— Я не хочу поступать так, — сказал он, — но если ты, моя дочь, неспособна растить детей, мне придется пойти на это.
Он показал ей золотую цепь, длина которой позволяла обмотать ее двадцать пять раз вокруг горла Жанны; к концу цепи была прикреплена маленькая золотая коробочка.

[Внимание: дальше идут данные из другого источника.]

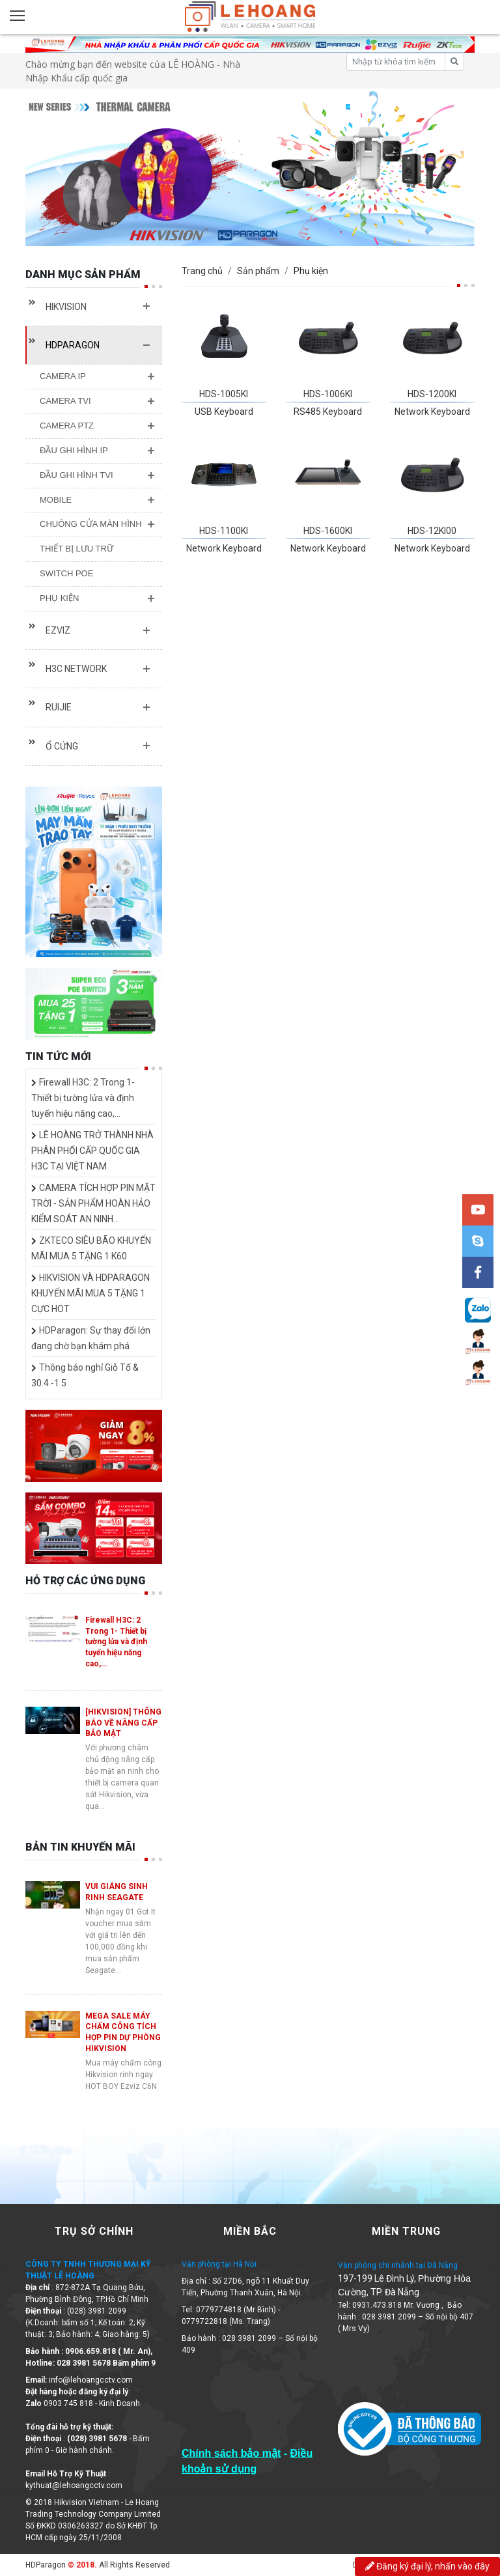 The height and width of the screenshot is (2576, 500). I want to click on HIKVISION VÀ HDPARAGON KHUYẾN MÃI MUA 5 TẶNG 1 CỰC HOT, so click(90, 1293).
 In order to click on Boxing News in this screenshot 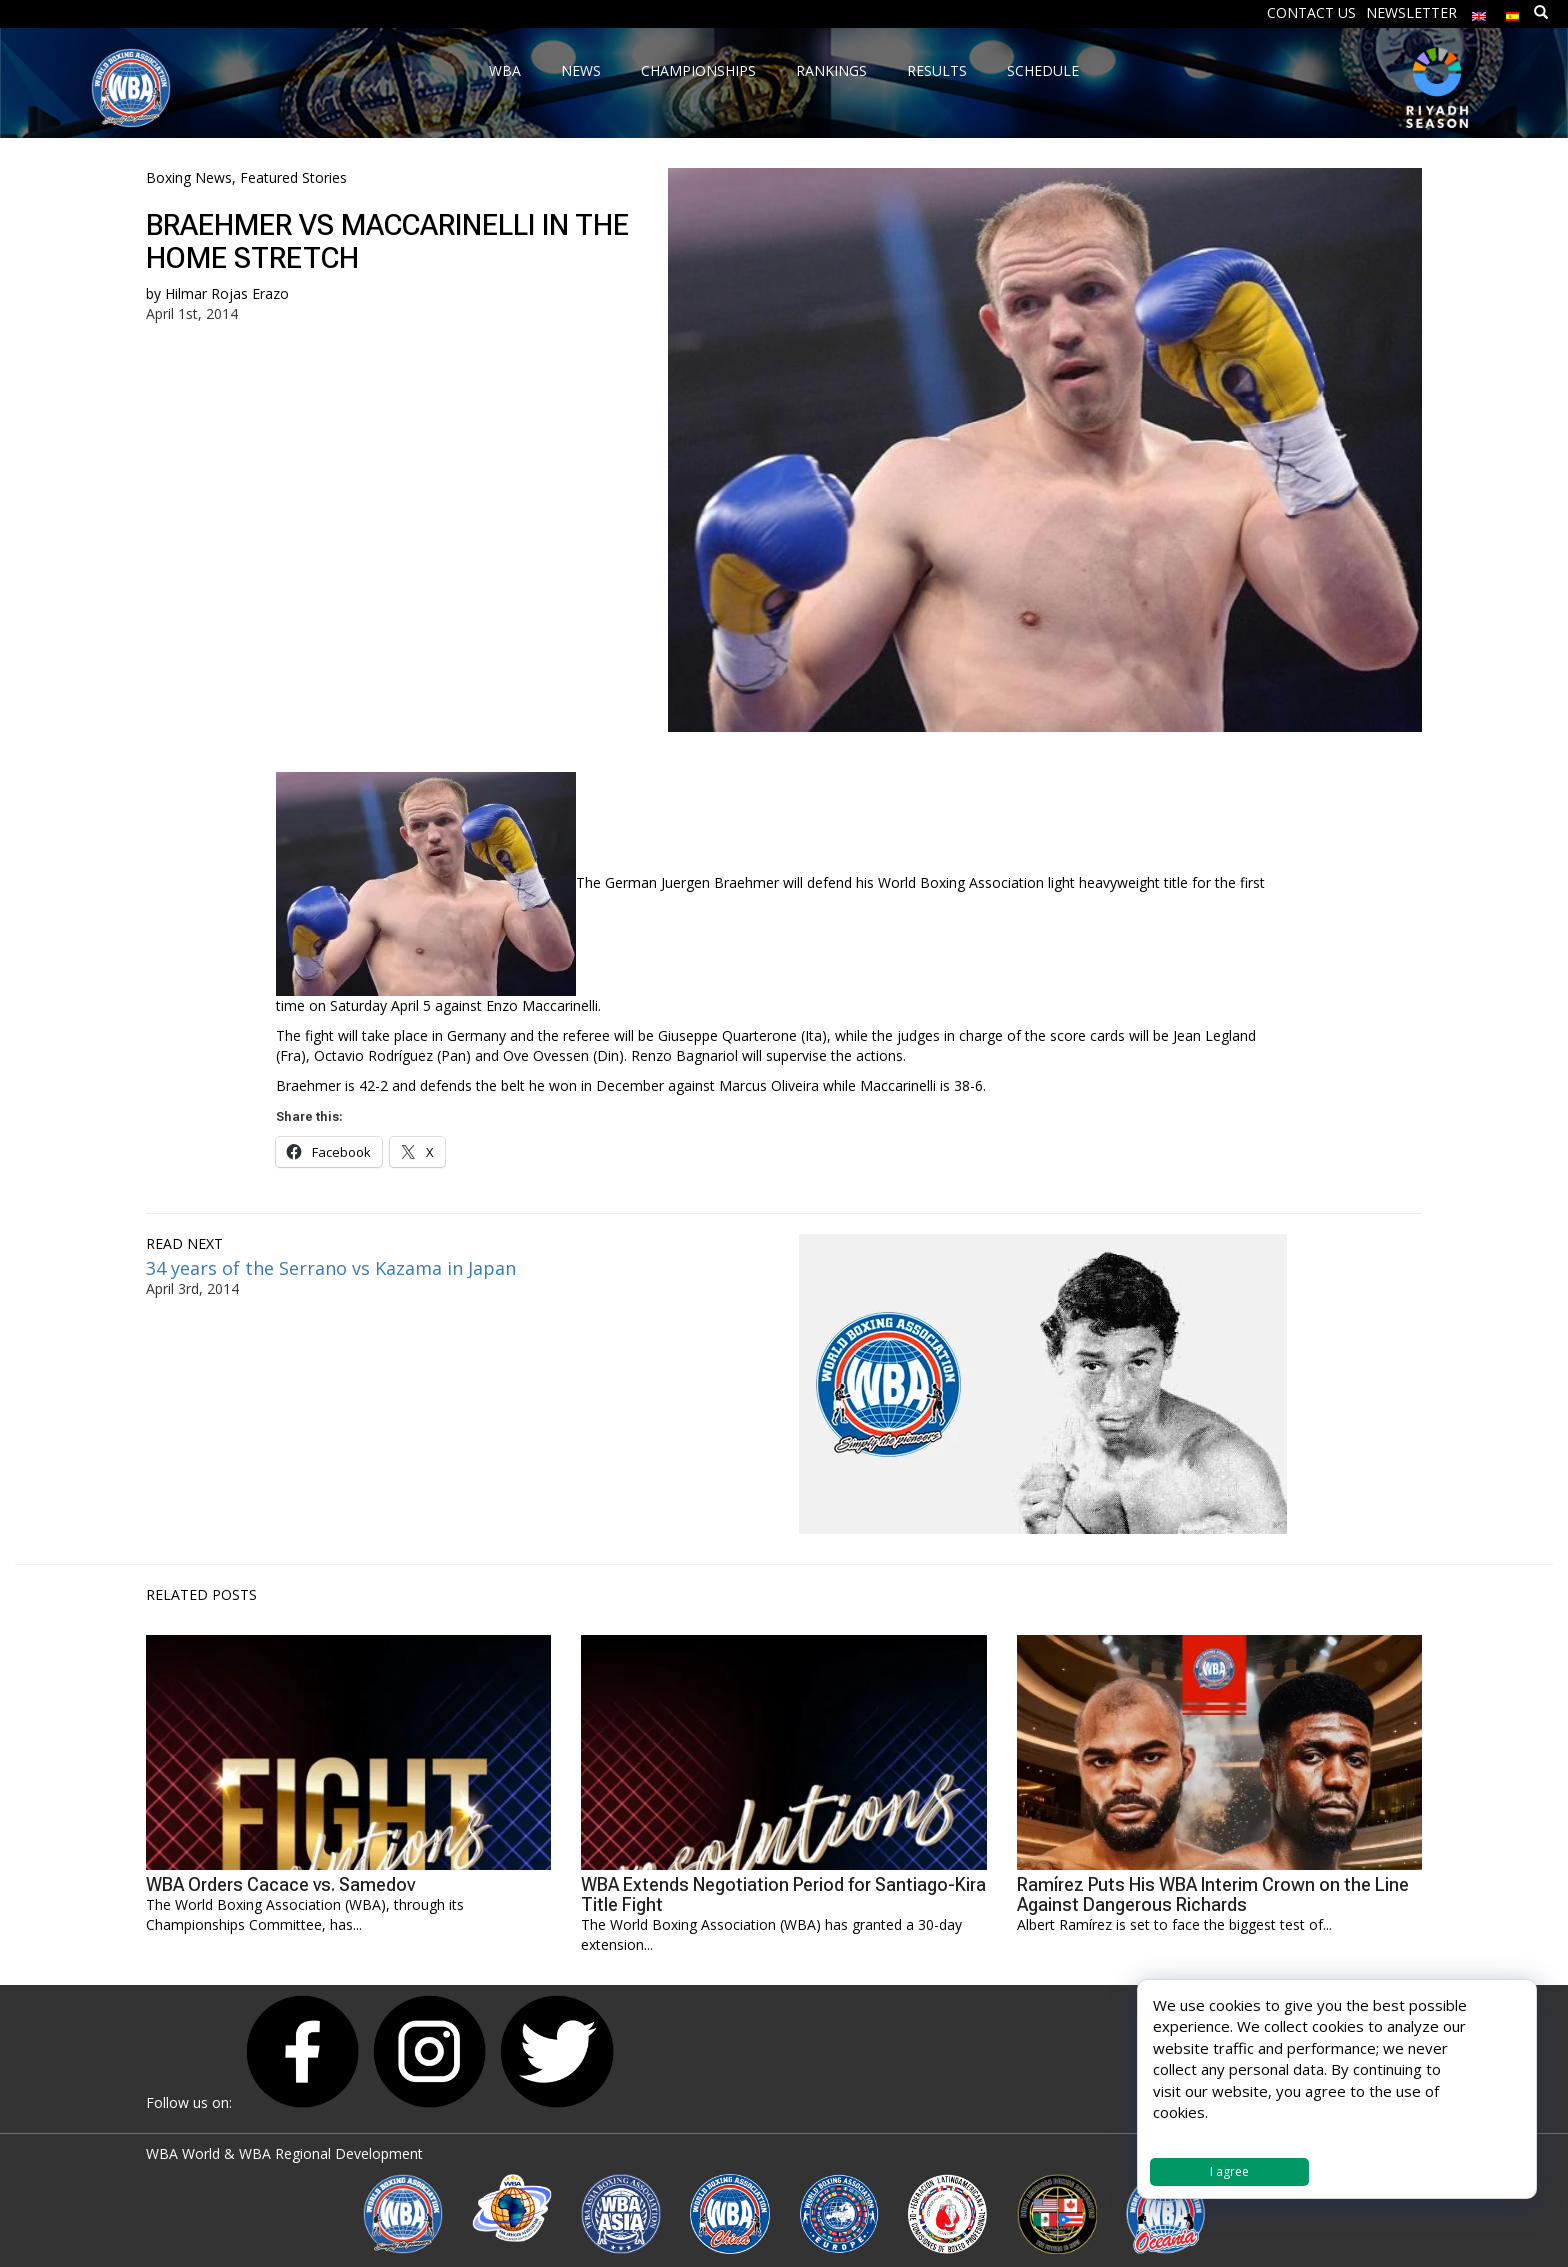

— Послушай, девочка, — сказал Генрих Наваррский. — Здесь хранится мое завещание, по которому все достанется тебе. Но при одном условии. После моей смерти ты получишь всю мою собственность, но взамен я хочу обрести кое-что сейчас. Мне нужен внук. Боюсь, ты не дашь мне такого внука, какого я хочу иметь. Мне ни к чему плаксивая девчонка или хилый слюнтяй. Этот мальчик должен появиться на свет не под стоны его матери. Она не должна стонать, рожая малыша. Его приход в этот мир станет великим событием, о котором возвестят подобающим образом. Ведь это — мой внук. Пусть первыми звуками, которые он услышит, будет пение его матери, и пусть это будет наша песня… сочиненная в Беарне или Гасконии. Не изысканный женственный романс французского двора, а баллада нашей земли. Понимаешь меня, девочка? Позволь мне услышать песню в момент рождения моего внука; за это ты получишь все, чем я владею. Да, дочь, как только я умру, все мое станет твоим. Ты сохранишь это для моего внука. Ты выполнишь мою просьбу?
Жанна засмеялась.
— Да, отец, выполню. Я буду петь, когда мой сын появится на свет, и ты со своей маленькой золотой коробочкой будешь находиться возле меня.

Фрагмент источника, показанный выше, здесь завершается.